Letter to the Editor response to "Fly-in, Fly-out hookers" The West Australian, 5 May 07
That sex workers are working in WA mining towns (Fly-in, fly-out hookers join NW boom times, 1/1) as they have done for more than a century, is hardly newsworthy. Nor is it particularly newsworthy that single miners, unable to sustain a relationship while working away from home, might visit sex workers during their time off. Aside from providing The West with the opportunity to use the word "hooker" in the title, the motivation behind this article about nothing is a mystery to me.
The only focus appears to be the number of miners a sex worker sees in a day, with anti-sex work campaigner Linda Watson pointing out how much stress that puts on sex workers’ bodies. (I must have missed the part lamenting the strain that mining work places on the bodies of their clients).
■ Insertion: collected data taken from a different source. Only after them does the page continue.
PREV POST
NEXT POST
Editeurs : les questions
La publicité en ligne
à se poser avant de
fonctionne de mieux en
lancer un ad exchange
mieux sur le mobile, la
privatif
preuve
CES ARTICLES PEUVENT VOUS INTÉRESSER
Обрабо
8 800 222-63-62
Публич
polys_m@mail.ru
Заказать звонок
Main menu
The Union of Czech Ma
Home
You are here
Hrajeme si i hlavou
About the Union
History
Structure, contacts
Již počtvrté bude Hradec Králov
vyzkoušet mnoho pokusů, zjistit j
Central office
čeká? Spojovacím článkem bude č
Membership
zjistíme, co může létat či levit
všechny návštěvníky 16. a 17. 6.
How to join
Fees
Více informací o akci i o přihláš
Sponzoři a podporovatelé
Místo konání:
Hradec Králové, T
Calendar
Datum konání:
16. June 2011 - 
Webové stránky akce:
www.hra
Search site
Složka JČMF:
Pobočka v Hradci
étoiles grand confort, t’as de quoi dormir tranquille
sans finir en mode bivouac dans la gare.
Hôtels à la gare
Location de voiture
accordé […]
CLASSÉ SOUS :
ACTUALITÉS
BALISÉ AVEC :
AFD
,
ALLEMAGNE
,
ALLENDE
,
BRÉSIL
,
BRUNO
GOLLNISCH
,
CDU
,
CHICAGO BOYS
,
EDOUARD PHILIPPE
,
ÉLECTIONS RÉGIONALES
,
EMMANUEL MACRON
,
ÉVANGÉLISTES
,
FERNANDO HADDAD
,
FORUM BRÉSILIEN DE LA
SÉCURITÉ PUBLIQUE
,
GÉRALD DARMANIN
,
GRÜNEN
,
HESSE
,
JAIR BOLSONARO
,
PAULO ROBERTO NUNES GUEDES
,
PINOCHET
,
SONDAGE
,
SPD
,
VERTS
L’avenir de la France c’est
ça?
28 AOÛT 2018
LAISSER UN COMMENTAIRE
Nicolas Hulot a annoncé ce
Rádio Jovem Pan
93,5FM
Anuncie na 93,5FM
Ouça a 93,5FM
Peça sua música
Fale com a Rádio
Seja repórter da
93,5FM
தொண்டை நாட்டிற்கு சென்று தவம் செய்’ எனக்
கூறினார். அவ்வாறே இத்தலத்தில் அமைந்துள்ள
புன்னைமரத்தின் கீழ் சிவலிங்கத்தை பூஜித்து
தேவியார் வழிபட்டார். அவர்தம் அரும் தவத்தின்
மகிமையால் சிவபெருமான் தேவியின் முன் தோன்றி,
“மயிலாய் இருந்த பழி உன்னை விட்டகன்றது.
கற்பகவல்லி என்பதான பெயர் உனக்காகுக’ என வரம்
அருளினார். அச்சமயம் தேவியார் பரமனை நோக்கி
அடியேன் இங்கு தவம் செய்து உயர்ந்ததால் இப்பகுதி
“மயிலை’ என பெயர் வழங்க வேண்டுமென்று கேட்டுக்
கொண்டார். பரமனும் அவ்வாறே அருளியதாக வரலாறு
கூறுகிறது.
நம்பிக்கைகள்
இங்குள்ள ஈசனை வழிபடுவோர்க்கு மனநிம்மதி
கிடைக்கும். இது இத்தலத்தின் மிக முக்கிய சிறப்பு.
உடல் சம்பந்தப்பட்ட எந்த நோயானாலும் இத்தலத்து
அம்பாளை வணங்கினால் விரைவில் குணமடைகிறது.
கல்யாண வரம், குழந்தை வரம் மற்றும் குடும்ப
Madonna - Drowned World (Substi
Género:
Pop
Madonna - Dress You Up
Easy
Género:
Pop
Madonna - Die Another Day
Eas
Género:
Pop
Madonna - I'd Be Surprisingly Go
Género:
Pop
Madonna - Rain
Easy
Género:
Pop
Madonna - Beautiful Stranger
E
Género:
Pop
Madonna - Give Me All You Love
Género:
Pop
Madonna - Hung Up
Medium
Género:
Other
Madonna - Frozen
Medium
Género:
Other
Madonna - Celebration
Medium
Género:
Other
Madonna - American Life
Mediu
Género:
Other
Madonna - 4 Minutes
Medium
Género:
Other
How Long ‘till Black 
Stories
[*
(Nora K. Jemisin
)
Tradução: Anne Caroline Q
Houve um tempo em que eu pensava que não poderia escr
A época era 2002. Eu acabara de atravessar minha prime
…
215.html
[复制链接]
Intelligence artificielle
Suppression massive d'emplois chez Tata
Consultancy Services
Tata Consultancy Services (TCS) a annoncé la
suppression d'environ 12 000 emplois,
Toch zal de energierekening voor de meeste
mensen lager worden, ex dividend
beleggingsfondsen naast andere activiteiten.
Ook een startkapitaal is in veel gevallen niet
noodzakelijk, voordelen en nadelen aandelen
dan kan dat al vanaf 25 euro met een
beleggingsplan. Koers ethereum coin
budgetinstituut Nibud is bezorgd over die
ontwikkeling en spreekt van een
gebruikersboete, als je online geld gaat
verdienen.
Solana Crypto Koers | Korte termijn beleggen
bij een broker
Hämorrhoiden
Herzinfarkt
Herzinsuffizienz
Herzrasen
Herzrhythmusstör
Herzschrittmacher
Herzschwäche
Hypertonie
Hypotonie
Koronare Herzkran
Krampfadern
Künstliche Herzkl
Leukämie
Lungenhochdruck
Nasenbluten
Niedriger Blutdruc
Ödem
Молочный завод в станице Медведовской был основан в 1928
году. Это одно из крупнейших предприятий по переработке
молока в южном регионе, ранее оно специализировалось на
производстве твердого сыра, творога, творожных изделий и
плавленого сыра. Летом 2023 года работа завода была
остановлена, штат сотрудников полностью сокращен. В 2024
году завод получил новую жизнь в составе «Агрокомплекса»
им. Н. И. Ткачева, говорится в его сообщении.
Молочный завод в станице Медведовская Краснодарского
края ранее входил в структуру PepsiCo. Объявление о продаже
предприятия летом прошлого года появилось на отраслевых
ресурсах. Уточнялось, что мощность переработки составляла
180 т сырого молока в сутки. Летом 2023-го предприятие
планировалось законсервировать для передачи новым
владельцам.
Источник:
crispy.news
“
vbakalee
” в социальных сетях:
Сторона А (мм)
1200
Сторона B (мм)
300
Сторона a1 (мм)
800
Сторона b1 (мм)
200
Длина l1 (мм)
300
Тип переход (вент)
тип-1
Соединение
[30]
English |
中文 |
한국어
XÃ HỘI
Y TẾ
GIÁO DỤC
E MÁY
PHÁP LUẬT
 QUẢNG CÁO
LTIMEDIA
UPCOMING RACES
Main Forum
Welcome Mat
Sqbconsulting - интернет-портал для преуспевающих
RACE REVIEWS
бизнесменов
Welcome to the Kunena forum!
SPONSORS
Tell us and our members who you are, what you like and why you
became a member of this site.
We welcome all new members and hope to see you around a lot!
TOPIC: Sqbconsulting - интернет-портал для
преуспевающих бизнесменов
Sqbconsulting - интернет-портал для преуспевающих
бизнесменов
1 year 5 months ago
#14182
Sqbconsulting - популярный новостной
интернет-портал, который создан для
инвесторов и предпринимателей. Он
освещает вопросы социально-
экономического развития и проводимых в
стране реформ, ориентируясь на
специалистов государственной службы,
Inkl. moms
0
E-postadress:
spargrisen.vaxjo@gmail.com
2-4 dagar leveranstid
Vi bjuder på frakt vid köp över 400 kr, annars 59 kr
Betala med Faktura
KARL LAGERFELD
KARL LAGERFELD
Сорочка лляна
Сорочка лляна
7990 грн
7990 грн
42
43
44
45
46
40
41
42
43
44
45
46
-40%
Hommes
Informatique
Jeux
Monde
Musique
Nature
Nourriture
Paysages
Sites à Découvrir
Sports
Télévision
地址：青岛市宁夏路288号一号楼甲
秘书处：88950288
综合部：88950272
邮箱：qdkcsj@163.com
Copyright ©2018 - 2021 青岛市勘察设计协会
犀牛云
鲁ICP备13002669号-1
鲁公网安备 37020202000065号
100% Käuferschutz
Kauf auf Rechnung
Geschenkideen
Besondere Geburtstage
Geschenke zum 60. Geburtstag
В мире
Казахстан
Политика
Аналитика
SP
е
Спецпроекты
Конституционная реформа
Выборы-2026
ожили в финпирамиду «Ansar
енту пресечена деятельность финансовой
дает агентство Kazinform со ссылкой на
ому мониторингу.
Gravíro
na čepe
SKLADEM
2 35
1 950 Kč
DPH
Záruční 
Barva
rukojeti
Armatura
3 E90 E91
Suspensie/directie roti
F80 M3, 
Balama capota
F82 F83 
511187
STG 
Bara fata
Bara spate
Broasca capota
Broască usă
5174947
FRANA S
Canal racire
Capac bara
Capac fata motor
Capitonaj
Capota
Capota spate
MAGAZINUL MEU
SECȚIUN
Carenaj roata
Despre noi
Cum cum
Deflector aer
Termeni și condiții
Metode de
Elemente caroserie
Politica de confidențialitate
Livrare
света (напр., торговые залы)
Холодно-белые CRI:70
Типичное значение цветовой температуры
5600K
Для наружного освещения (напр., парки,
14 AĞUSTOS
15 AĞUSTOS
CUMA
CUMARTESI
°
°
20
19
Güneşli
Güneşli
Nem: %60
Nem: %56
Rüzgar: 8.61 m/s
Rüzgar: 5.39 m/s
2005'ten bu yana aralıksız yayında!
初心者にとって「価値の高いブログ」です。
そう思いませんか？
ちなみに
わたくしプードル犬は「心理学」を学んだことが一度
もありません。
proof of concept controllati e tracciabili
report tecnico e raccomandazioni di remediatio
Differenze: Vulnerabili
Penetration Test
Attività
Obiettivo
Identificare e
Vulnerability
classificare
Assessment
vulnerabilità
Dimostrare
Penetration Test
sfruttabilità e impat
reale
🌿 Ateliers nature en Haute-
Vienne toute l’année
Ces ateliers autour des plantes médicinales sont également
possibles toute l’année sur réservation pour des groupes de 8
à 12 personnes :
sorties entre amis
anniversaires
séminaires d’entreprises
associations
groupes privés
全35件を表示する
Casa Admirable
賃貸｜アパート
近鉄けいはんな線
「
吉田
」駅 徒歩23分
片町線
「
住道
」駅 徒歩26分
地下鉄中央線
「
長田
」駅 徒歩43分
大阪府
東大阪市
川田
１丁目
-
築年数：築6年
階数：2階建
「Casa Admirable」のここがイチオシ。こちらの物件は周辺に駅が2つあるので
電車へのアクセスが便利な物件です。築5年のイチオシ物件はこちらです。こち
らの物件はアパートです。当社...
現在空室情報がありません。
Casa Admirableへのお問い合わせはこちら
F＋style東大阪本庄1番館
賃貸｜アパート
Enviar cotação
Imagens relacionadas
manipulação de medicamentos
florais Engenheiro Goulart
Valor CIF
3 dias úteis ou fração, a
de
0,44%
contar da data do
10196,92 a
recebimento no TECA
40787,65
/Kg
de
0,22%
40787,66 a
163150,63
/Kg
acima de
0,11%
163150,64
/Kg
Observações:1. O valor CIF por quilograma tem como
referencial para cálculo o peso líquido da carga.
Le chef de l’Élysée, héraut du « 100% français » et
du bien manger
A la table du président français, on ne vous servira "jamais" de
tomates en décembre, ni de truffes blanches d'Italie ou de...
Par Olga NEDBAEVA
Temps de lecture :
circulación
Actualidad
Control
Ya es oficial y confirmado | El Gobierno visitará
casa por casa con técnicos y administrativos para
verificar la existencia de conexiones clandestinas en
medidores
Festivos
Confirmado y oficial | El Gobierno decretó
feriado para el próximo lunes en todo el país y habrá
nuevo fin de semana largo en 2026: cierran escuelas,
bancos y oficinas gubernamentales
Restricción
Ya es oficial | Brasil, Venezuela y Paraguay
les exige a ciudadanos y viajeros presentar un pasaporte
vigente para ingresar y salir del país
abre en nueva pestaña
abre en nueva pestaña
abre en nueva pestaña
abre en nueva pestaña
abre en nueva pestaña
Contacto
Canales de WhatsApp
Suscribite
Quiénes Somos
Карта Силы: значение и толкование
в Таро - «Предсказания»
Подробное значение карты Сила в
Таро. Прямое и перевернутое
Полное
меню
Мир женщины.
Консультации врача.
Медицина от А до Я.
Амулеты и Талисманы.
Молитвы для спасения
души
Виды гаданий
These comments seek only to reinforce the notion that sex work is different to other forms of labour, based on the assumption that sex itself is inherently "bad". Thus the more clients a sex worker sees in a day, the more abhorrent her situation becomes. Well, here’s another not-so-newsworthy newsflash for your readers – sex workers, by definition, have sex for a living and the more clients they see, the more money they make. We would not pity a hairdresser or salesman who manages to secure 12 paying customers a day.
Can we expect a future article about the retail outlets, publicans, landlords, and of course the ATO, who are also lining their pockets with proceeds from the resources boom? I won't hold my breath. "Fly-in, fly-out workboot salesmen join NW boom times" doesn't have quite the same ring to it, does it.